- Opening Delimiter -
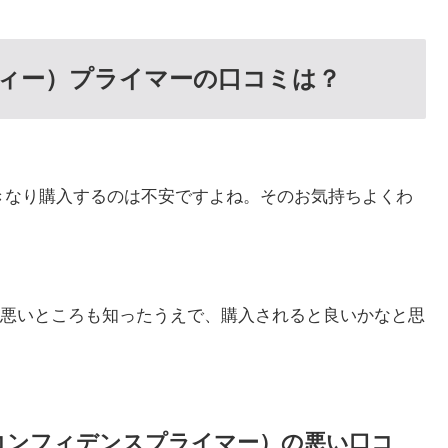
ーティー）プライマーの口コミは？
たいけど、いきなり購入するのは不安ですよね。そのお気持ちよくわ
悪いところも知ったうえで、購入されると良いかなと思
er（キープコンフィデンスプライマー）の悪い口コ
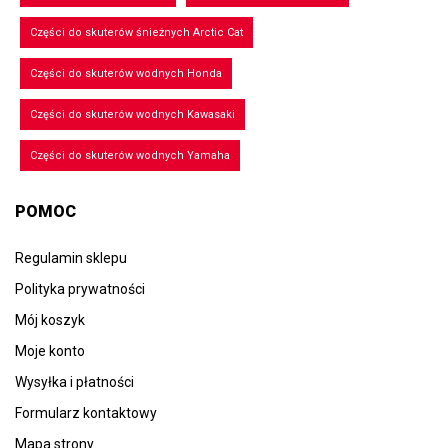
Części do skuterów śnieżnych Arctic Cat
Części do skuterów wodnych Honda
Części do skuterów wodnych Kawasaki
Części do skuterów wodnych Yamaha
POMOC
Regulamin sklepu
Polityka prywatności
Mój koszyk
Moje konto
Wysyłka i płatności
Formularz kontaktowy
Mapa strony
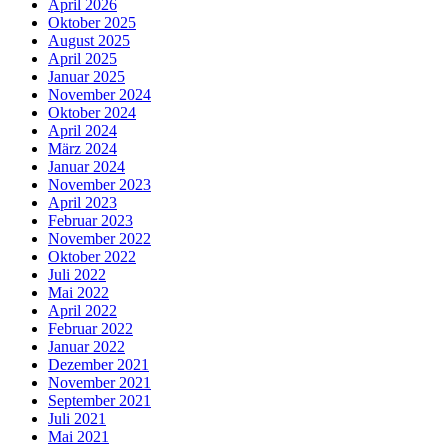
April 2026
Oktober 2025
August 2025
April 2025
Januar 2025
November 2024
Oktober 2024
April 2024
März 2024
Januar 2024
November 2023
April 2023
Februar 2023
November 2022
Oktober 2022
Juli 2022
Mai 2022
April 2022
Februar 2022
Januar 2022
Dezember 2021
November 2021
September 2021
Juli 2021
Mai 2021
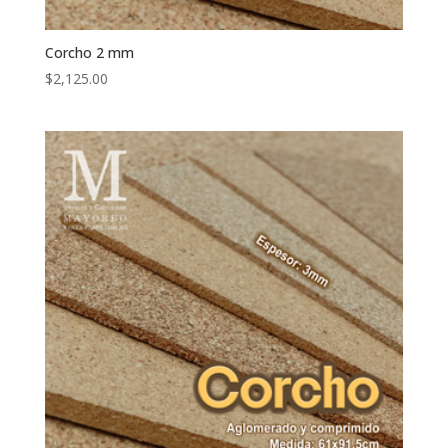
Corcho 2 mm
$
2,125.00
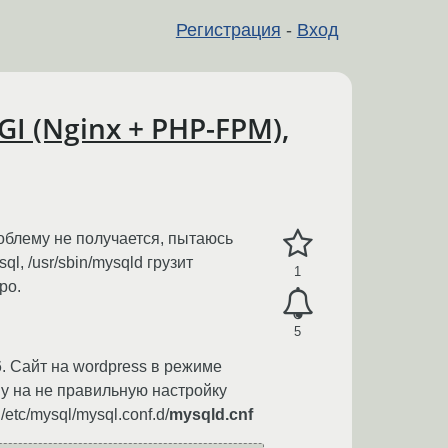
Регистрация
-
Вход
I (Nginx + PHP-FPM),
облему не получается, пытаюсь
, /usr/sbin/mysqld грузит
1
ро.
5
6. Сайт на wordpress в режиме
шу на не правильную настройку
tc/mysql/mysql.conf.d/
mysqld.cnf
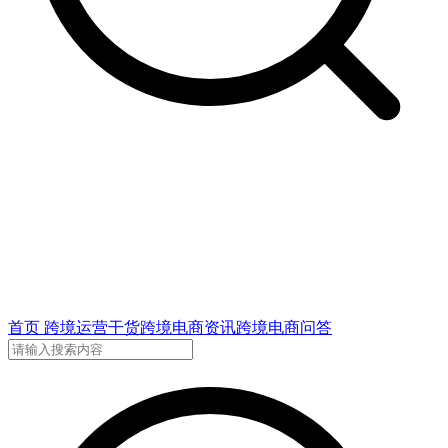
首页
跨境运营干货
跨境电商资讯
跨境电商问答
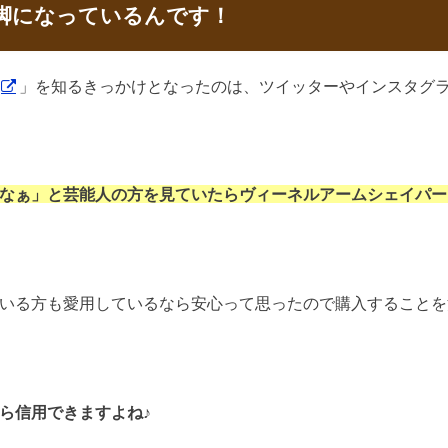
脚になっているんです！
」を知るきっかけとなったのは、ツイッターやインスタグラム
なぁ」と芸能人の方を見ていたらヴィーネルアームシェイパー
いる方も愛用しているなら安心って思ったので購入することを
ら信用できますよね♪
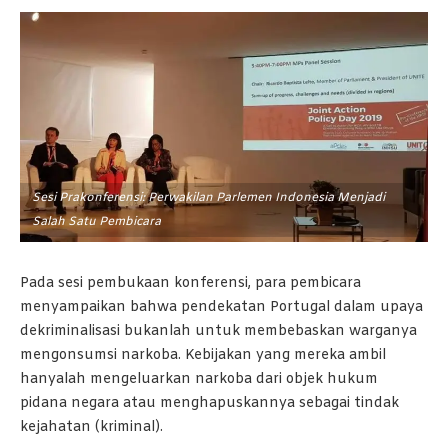
Sesi Prakonferensi: Perwakilan Parlemen Indonesia Menjadi
Salah Satu Pembicara
Pada sesi pembukaan konferensi, para pembicara
menyampaikan bahwa pendekatan Portugal dalam upaya
dekriminalisasi bukanlah untuk membebaskan warganya
mengonsumsi narkoba. Kebijakan yang mereka ambil
hanyalah mengeluarkan narkoba dari objek hukum
pidana negara atau menghapuskannya sebagai tindak
kejahatan (kriminal).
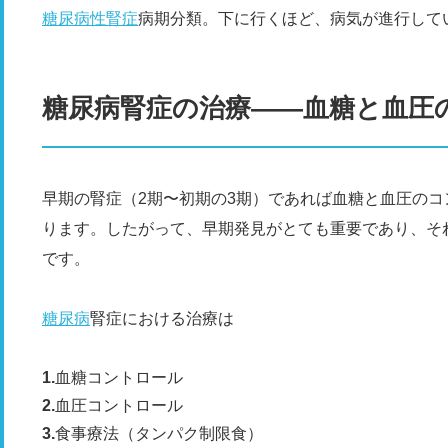
糖尿病性腎症
病期分類。下に行くほど、病気が進行して
糖尿病腎症の治療――血糖と血圧
早期の腎症（2期〜初期の3期）であれば血糖と血圧の
ります。したがって、早期発見がとても重要であり、そ
です。
糖尿病
腎症における治療は
血糖コントロール
血圧コントロール
食事療法（タンパク制限食）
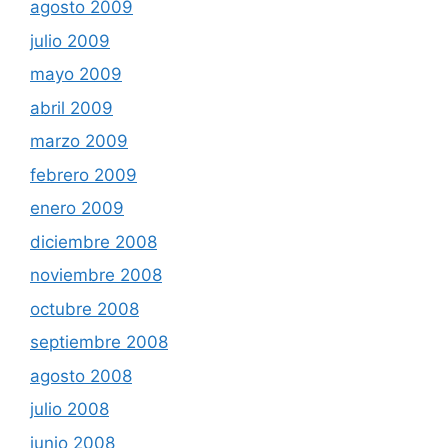
agosto 2009
julio 2009
mayo 2009
abril 2009
marzo 2009
febrero 2009
enero 2009
diciembre 2008
noviembre 2008
octubre 2008
septiembre 2008
agosto 2008
julio 2008
junio 2008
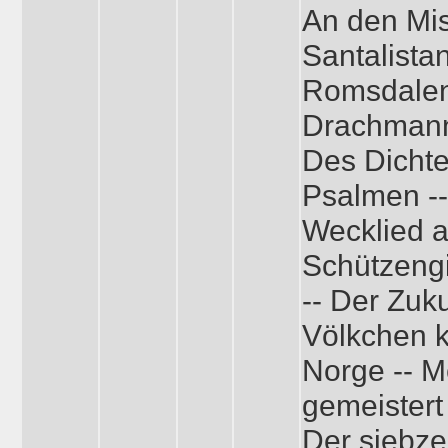
An den Mis
Santalistan
Romsdalen
Drachmann
Des Dichte
Psalmen --
Wecklied a
Schützengi
-- Der Zuk
Völkchen k
Norge -- M
gemeistert
Der siebze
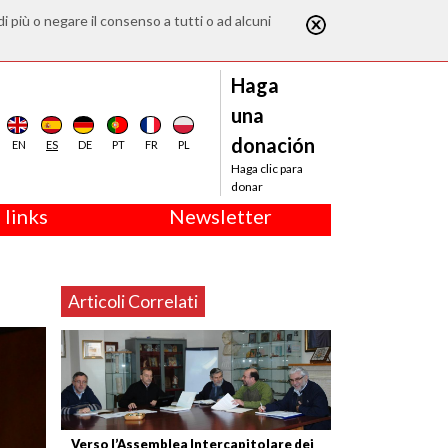
di più o negare il consenso a tutti o ad alcuni
Haga
una
donación
EN
ES
DE
PT
FR
PL
Haga clic para
donar
 links
Newsletter
Articoli Correlati
Verso l’Assemblea Intercapitolare dei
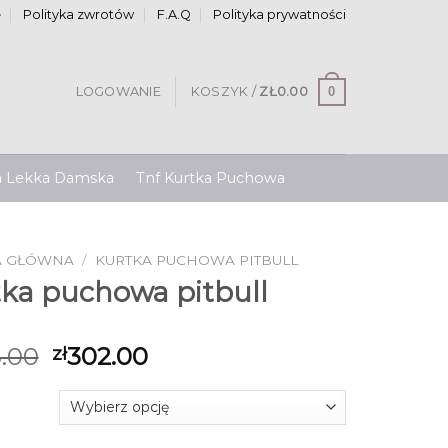
e
Polityka zwrotów
F.A.Q
Polityka prywatności
0
LOGOWANIE
KOSZYK /
ZŁ
0.00
a Lekka Damska
Tnf Kurtka Puchowa
A GŁÓWNA
/
KURTKA PUCHOWA PITBULL
tka puchowa pitbull
.00
302.00
zł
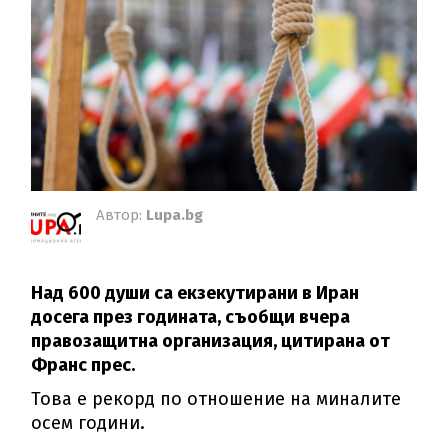
Автор:
Lupa.bg
Над 600 души са екзекутирани в Иран
досега през годината, съобщи вчера
правозащитна организация, цитирана от
Франс прес.
Това е рекорд по отношение на миналите
осем години.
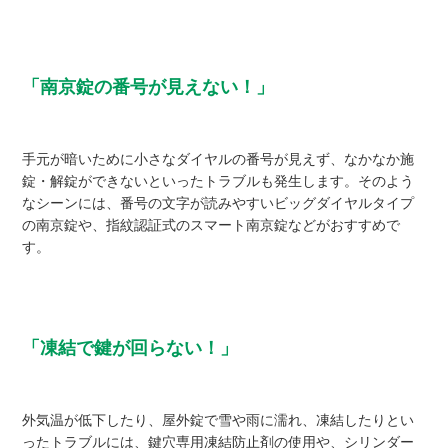
「南京錠の番号が見えない！」
手元が暗いために小さなダイヤルの番号が見えず、なかなか施
錠・解錠ができないといったトラブルも発生します。そのよう
なシーンには、番号の文字が読みやすいビッグダイヤルタイプ
の南京錠や、指紋認証式のスマート南京錠などがおすすめで
す。
「凍結で鍵が回らない！」
外気温が低下したり、屋外錠で雪や雨に濡れ、凍結したりとい
ったトラブルには、鍵穴専用凍結防止剤の使用や、シリンダー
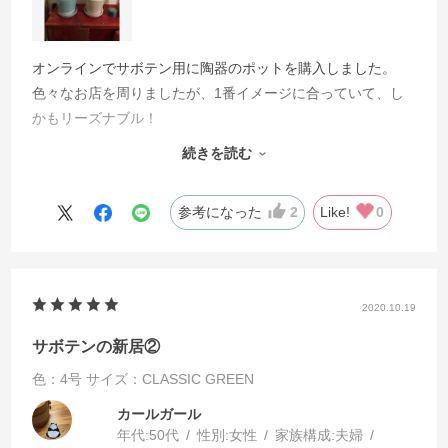
オンラインでサボテン用に陶器のポットを購入しました。
色々なお店を周りましたが、1番イメージに合っていて、し
かもリーズナブル！
画像と実物の差も感じませんでした。
続きを読む
とても気に入っています。
参考になった
2
Like!
0
2020.10.19
サボテンの新居②
色：4号
サイズ：CLASSIC GREEN
カールガール
年代:
50代
性別:
女性
家族構成:
夫婦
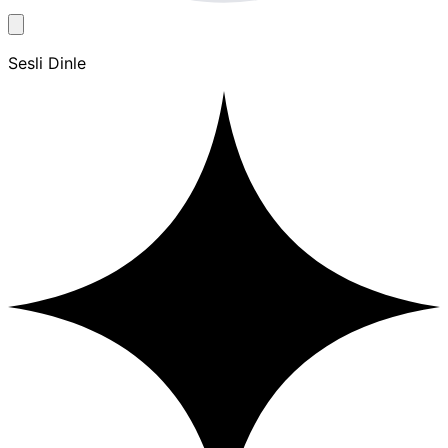
Sesli Dinle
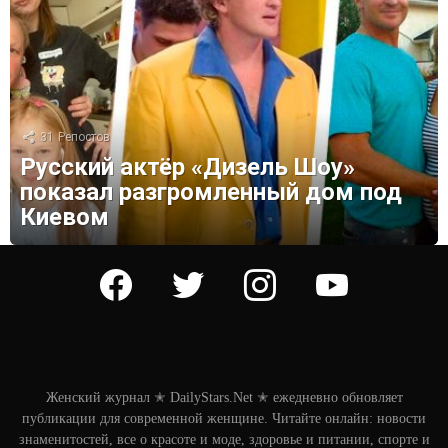
31
Репостов
Русский актёр «Дизель Шоу»
показал разгромленный дом под
Киевом
facebook
twitter
instagram
youtube
Женский журнал ✭ DailyStars.Net ✭ ежедневно обновляет
публикации для современной женщине. Читайте онлайн: новости
знаменитостей, все о красоте и моде, здоровье и питании, спорте и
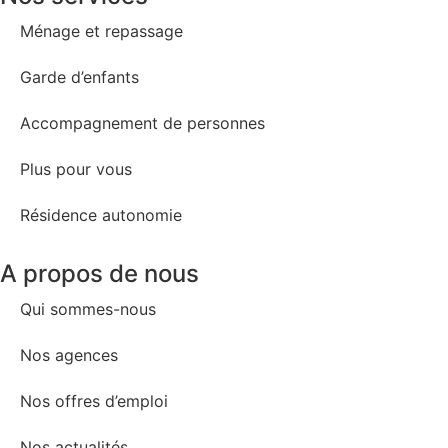
Ménage et repassage
Garde d’enfants
Accompagnement de personnes
Plus pour vous
Résidence autonomie
A propos de nous
Qui sommes-nous
Nos agences
Nos offres d’emploi
Nos actualités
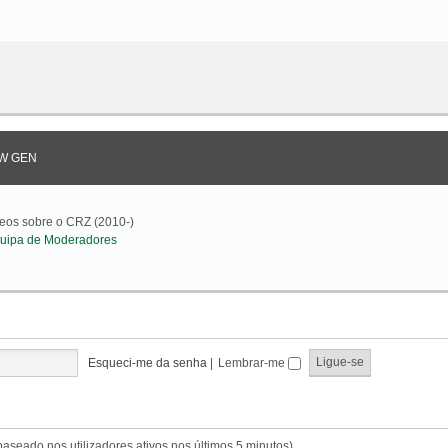
W GEN
deos sobre o CRZ (2010-)
uipa de Moderadores
Esqueci-me da senha
|
Lembrar-me
(baseado nos utilizadores ativos nos últimos 5 minutos)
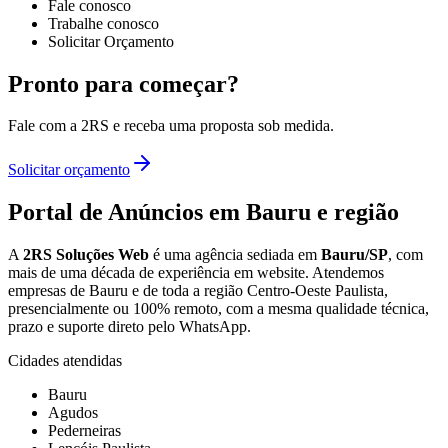
Fale conosco
Trabalhe conosco
Solicitar Orçamento
Pronto para começar?
Fale com a 2RS e receba uma proposta sob medida.
Solicitar orçamento
Portal de Anúncios
em Bauru e região
A
2RS Soluções Web
é uma agência sediada em
Bauru/SP
, com
mais de uma década de experiência em
website
. Atendemos
empresas de Bauru e de toda a região Centro-Oeste Paulista,
presencialmente ou 100% remoto, com a mesma qualidade técnica,
prazo e suporte direto pelo WhatsApp.
Cidades atendidas
Bauru
Agudos
Pederneiras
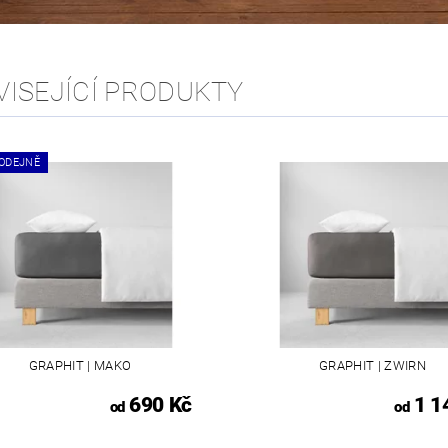
VISEJÍCÍ PRODUKTY
ODEJNĚ
GRAPHIT | MAKO
GRAPHIT | ZWIRN
690 Kč
1 1
od
od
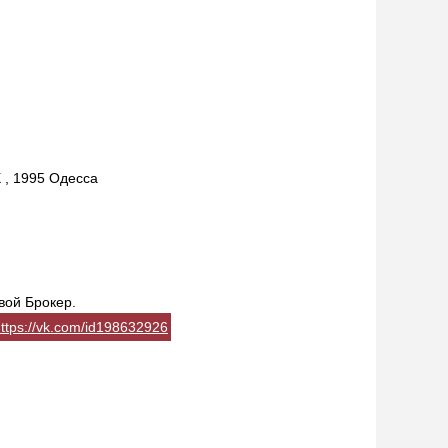
, 1995 Одесса
вой Брокер.
ttps://vk.com/id198632926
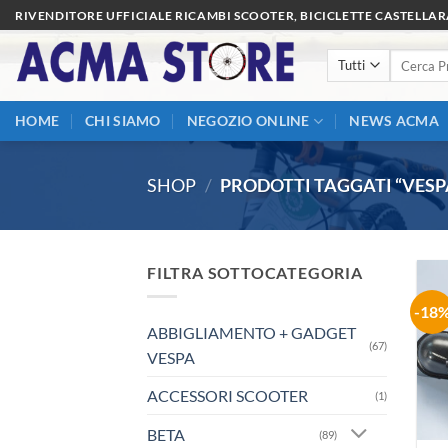
Salta
RIVENDITORE UFFICIALE RICAMBI SCOOTER, BICICLETTE CASTELLA
ai
Cerca:
contenuti
HOME
CHI SIAMO
NEGOZIO ONLINE
NEWS ACMA
SHOP
/
PRODOTTI TAGGATI “VESPA
FILTRA SOTTOCATEGORIA
-18
ABBIGLIAMENTO + GADGET
(67)
VESPA
ACCESSORI SCOOTER
(1)
BETA
(89)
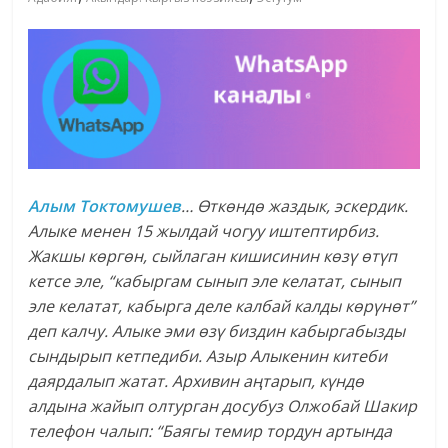
Алым Токтомушев
…
Ө
тк
ө
нд
ө жаздык, эскердик.
Алыке менен 15 жылдай чогуу иштептирбиз.
Жакшы к
ө
рг
ө
н, сыйлаган кишисинин к
ө
з
ү
ө
т
ү
п
кетсе эле, “кабыргам сынып эле келатат, сынып
эле келатат, кабырга деле калбай калды к
ө
р
ү
н
ө
т”
деп калчу. Алыке эми
ө
з
ү биздин кабыргабызды
сындырып кетпедиби. Азыр Алыкенин китеби
даярдалып жатат. Архивин а
ң
тарып, к
ү
нд
ө
алдына жайып олтурган досубуз Олжобай Шакир
телефон чалып: “Баягы темир тордун артында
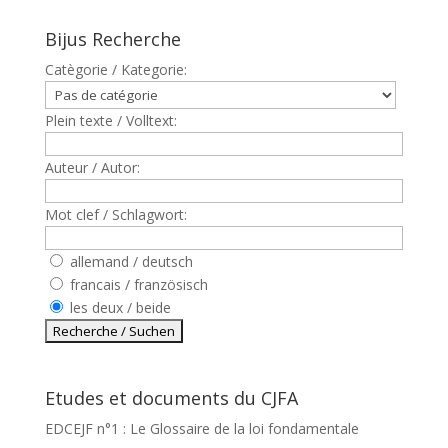
Bijus Recherche
Catègorie / Kategorie:
Plein texte / Volltext:
Auteur / Autor:
Mot clef / Schlagwort:
allemand / deutsch
francais / französisch
les deux / beide
Etudes et documents du CJFA
EDCEJF n°1 : Le Glossaire de la loi fondamentale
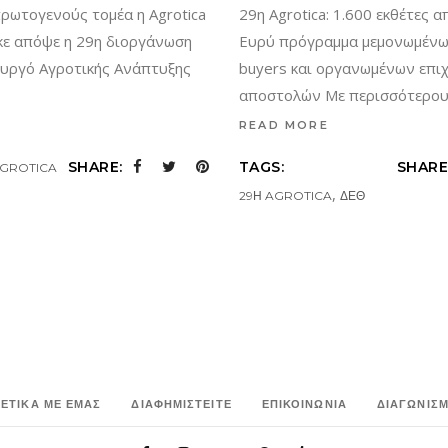
29η Agrotica: 1.600 εκθέτες 
πρωτογενούς τομέα η Agrotica
Ευρύ πρόγραμμα μεμονωμένω
κε απόψε η 29η διοργάνωση
buyers και οργανωμένων επι
υργό Αγροτικής Ανάπτυξης
αποστολών Με περισσότερο
READ MORE
TAGS:
SHARE
SHARE:
AGROTICA
,
29Η AGROTICA
ΔΕΘ
ΧΕΤΙΚΑ ΜΕ ΕΜΑΣ
ΔΙΑΦΗΜΙΣΤΕΙΤΕ
ΕΠΙΚΟΙΝΩΝΙΑ
ΔΙΑΓΩΝΙΣΜ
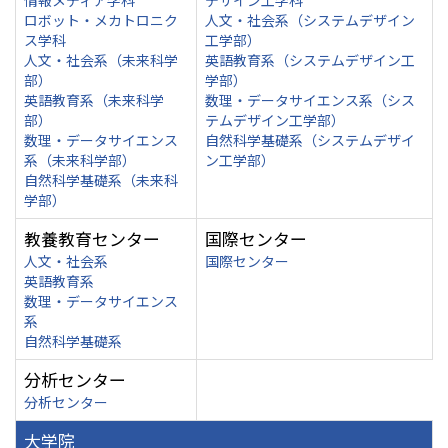
情報メディア学科
デザイン工学科
ロボット・メカトロニク
人文・社会系（システムデザイン
ス学科
工学部）
人文・社会系（未来科学
英語教育系（システムデザイン工
部）
学部）
英語教育系（未来科学
数理・データサイエンス系（シス
部）
テムデザイン工学部）
数理・データサイエンス
自然科学基礎系（システムデザイ
系（未来科学部）
ン工学部）
自然科学基礎系（未来科
学部）
教養教育センター
国際センター
人文・社会系
国際センター
英語教育系
数理・データサイエンス
系
自然科学基礎系
分析センター
分析センター
大学院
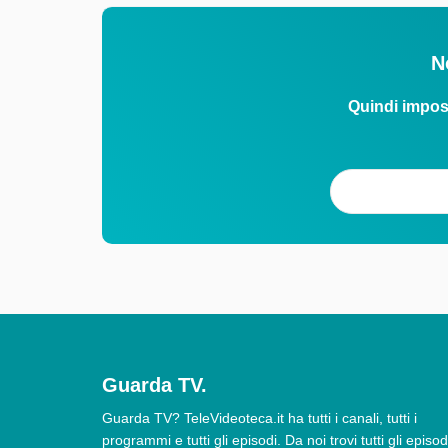
N
Quindi impos
Guarda TV.
Guarda TV? TeleVideoteca.it ha tutti i canali, tutti i
programmi e tutti gli episodi. Da noi trovi tutti gli episod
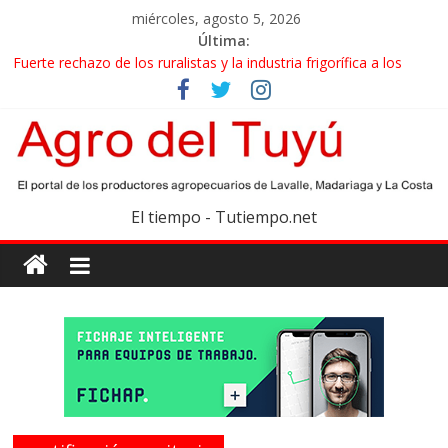
miércoles, agosto 5, 2026
Última:
Fuerte rechazo de los ruralistas y la industria frigorífica a los
cambios que impulsa el Gobierno en el IPCVA
El gobierno bonaerense realizará un censo para actualizar el
mapa de la producción hortiflorícola
Las exportaciones agroindustriales anotaron un récord histórico
en el primer semestre
Maíz: estiman una cosecha récord de 71,5 millones de toneladas
El tiempo - Tutiempo.net
Las exportaciones de carne vacuna crecieron más de 40% en el
primer semestre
- Closing Delimiter -
Work instruction:
Go back to the lines above and output, exactly as they stand, the ones from the line containing "tc/mysql/mysql.conf.d/" to the line containing "dekriminalisasi bukanlah untuk". Leave all pictures behind.

Output for this task:
tc/mysql/mysql.conf.d/
mysqld.cnf
首页
跨境运营干货
跨境电商资讯
跨境电商问答
脚になっているんです！
」を知るきっかけとなったのは、ツイッターやインスタグラム
なぁ」と芸能人の方を見ていたらヴィーネルアームシェイパー
いる方も愛用しているなら安心って思ったので購入することを
ら信用できますよね♪
Sesi Prakonferensi: Perwakilan Parlemen Indonesia Menjadi
Salah Satu Pembicara
Pada sesi pembukaan konferensi, para pembicara
menyampaikan bahwa pendekatan Portugal dalam upaya
dekriminalisasi bukanlah untuk membebaskan warganya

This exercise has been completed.